La storia del pensiero e della cultura è questa ricerca inesausta di senso, che può essere rappresentata da un libro sul leggio di un terrazzo, sfogliato dal vento. Le pagine ad un certo punto si fermano come se fosse stato svelato il Mistero, poi ad un certo punto il vento riprende a rigirare le pagine, in eterno, alla ricerca della verità ancora non pienamente raggiunta. Pascoli descrive così la storia della ricerca umana nella poesia «Il libro». Breve, troppo breve è il viaggio dell’uomo, di quella che il filosofo Blaise Pascal chiama «canna pensante». Urge innanzi tutto una serietà nel nostro impegno nella realtà e con le nostre domande che non possono essere assopite.

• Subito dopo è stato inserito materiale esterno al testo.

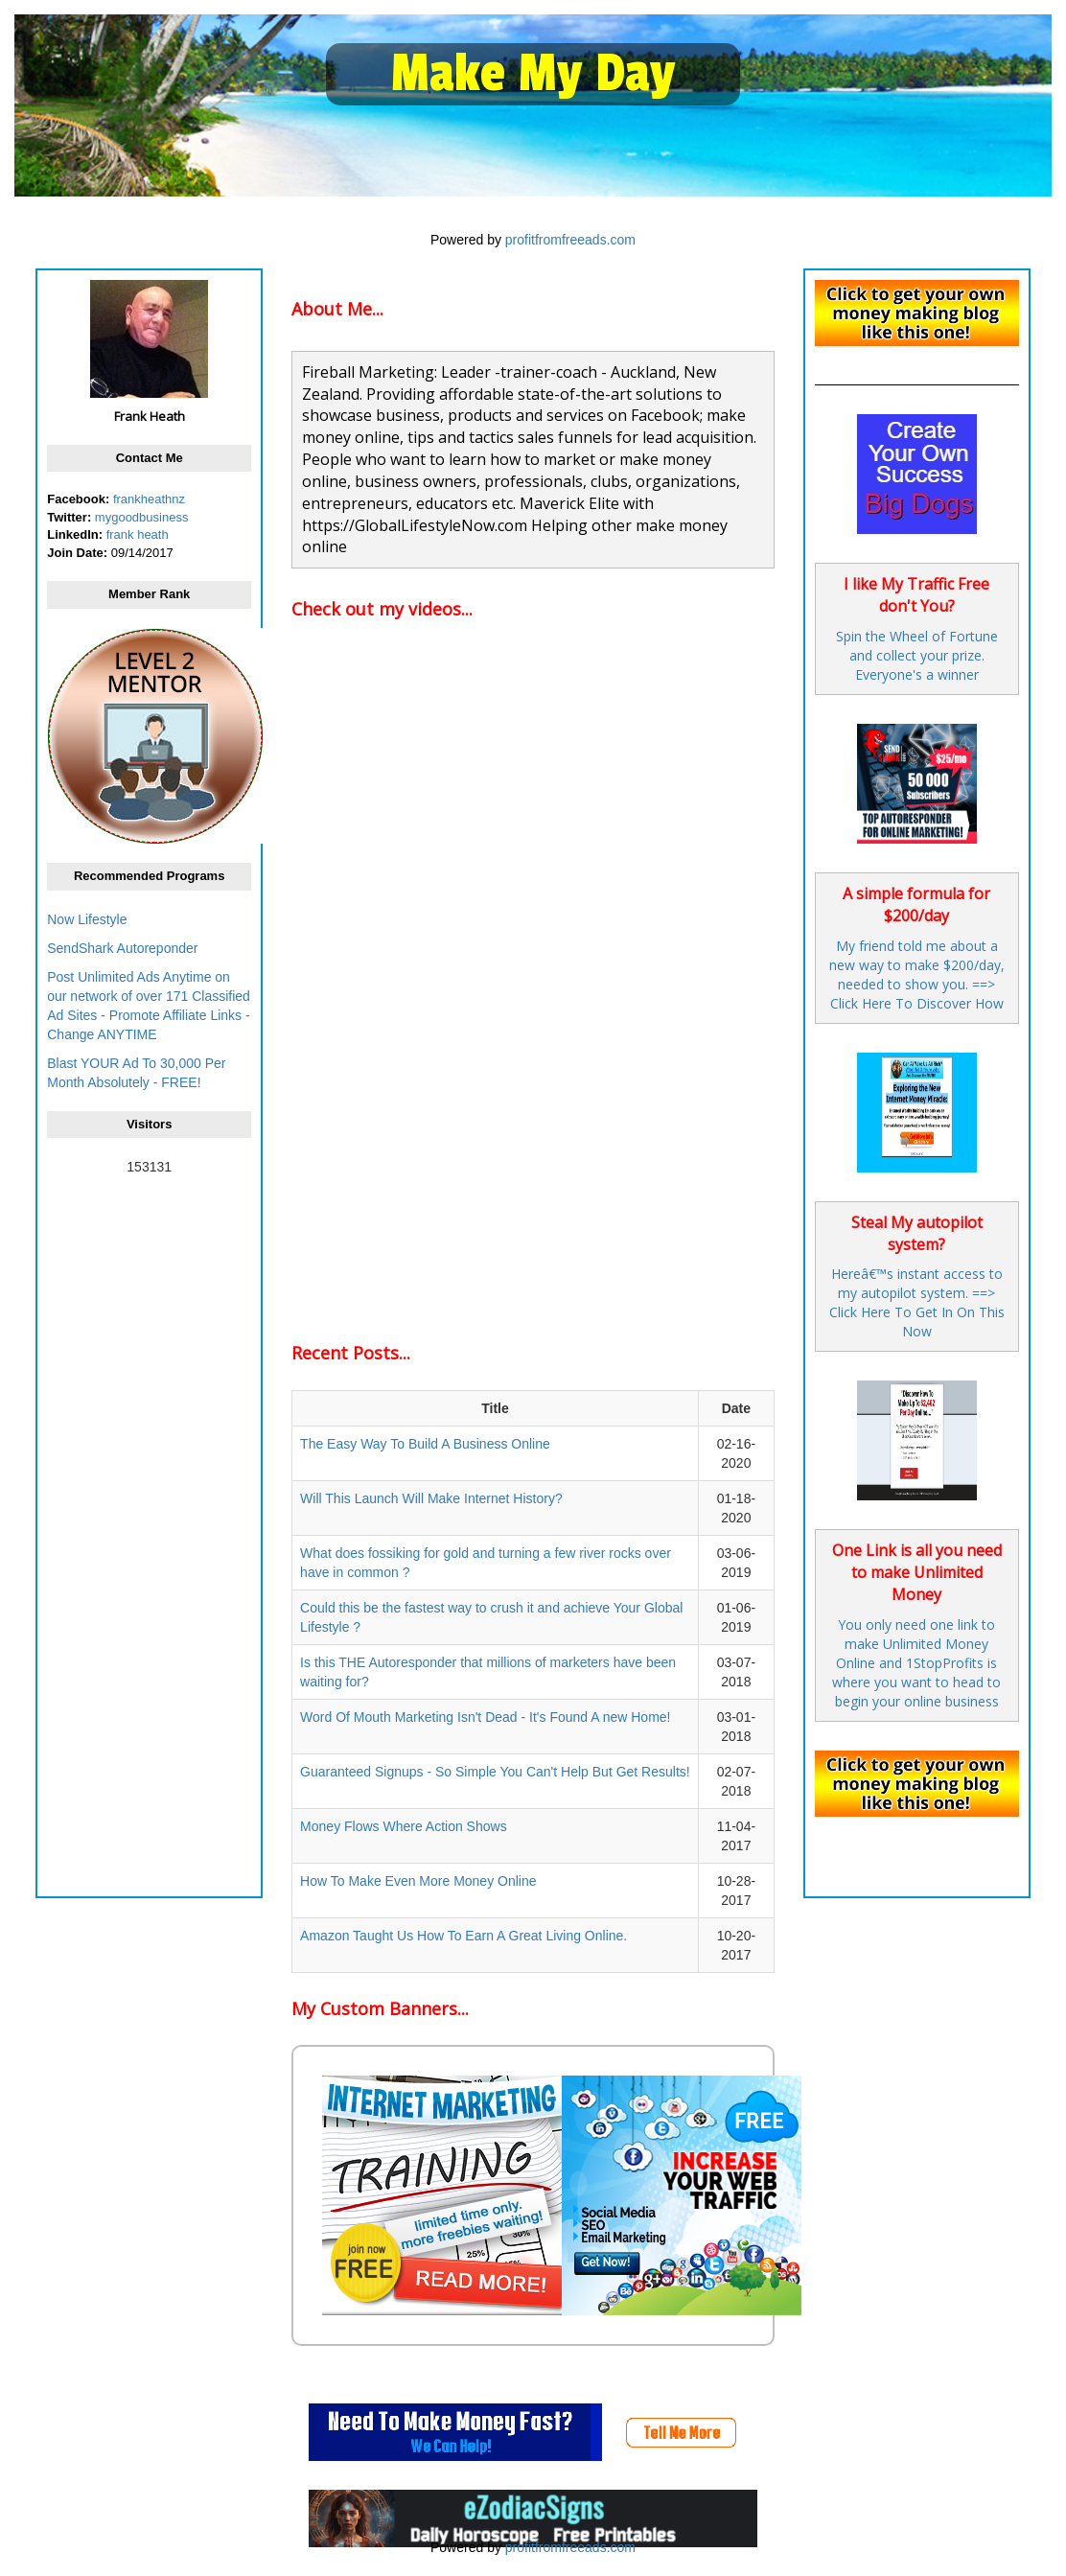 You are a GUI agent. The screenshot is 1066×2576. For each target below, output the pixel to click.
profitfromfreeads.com (570, 239)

Per Pascoli ogni uomo, oltre ad esigenza di infinito e di felicità, è anche urgenza di amore e di perdono, necessità di una presenza che accompagni la nostra vita. Nella poesia «I due orfani» appartenente a I primi poemetti Pascoli ci racconta di due bimbi che, una sera, spaventati per un temporale, nella loro camera non riescono a prendere sonno e cercano di farsi compagnia parlando e riempiendo il silenzio con le parole. Ogni rumore, anche il più impercettibile, provoca in loro una sensazione di pericolo. L’andamento narrativo, tipico della terzina dantesca, è qui sostituito dalla forma drammatica, cioè teatrale, nell’incalzare repentino delle domande e delle risposte. Ne nasce un rapido e serrato dialogo dal tono colloquiale. I due bimbi sono ora più buoni solo perché non hanno più nemmeno il coraggio di giocare e di litigare, ora che non ci sono più i genitori. I bimbi fanno i capricci perché sanno che c’è qualcuno che li ama e che è disposto a perdonarli e ad abbracciarli nonostante i loro difetti e i loro continui errori.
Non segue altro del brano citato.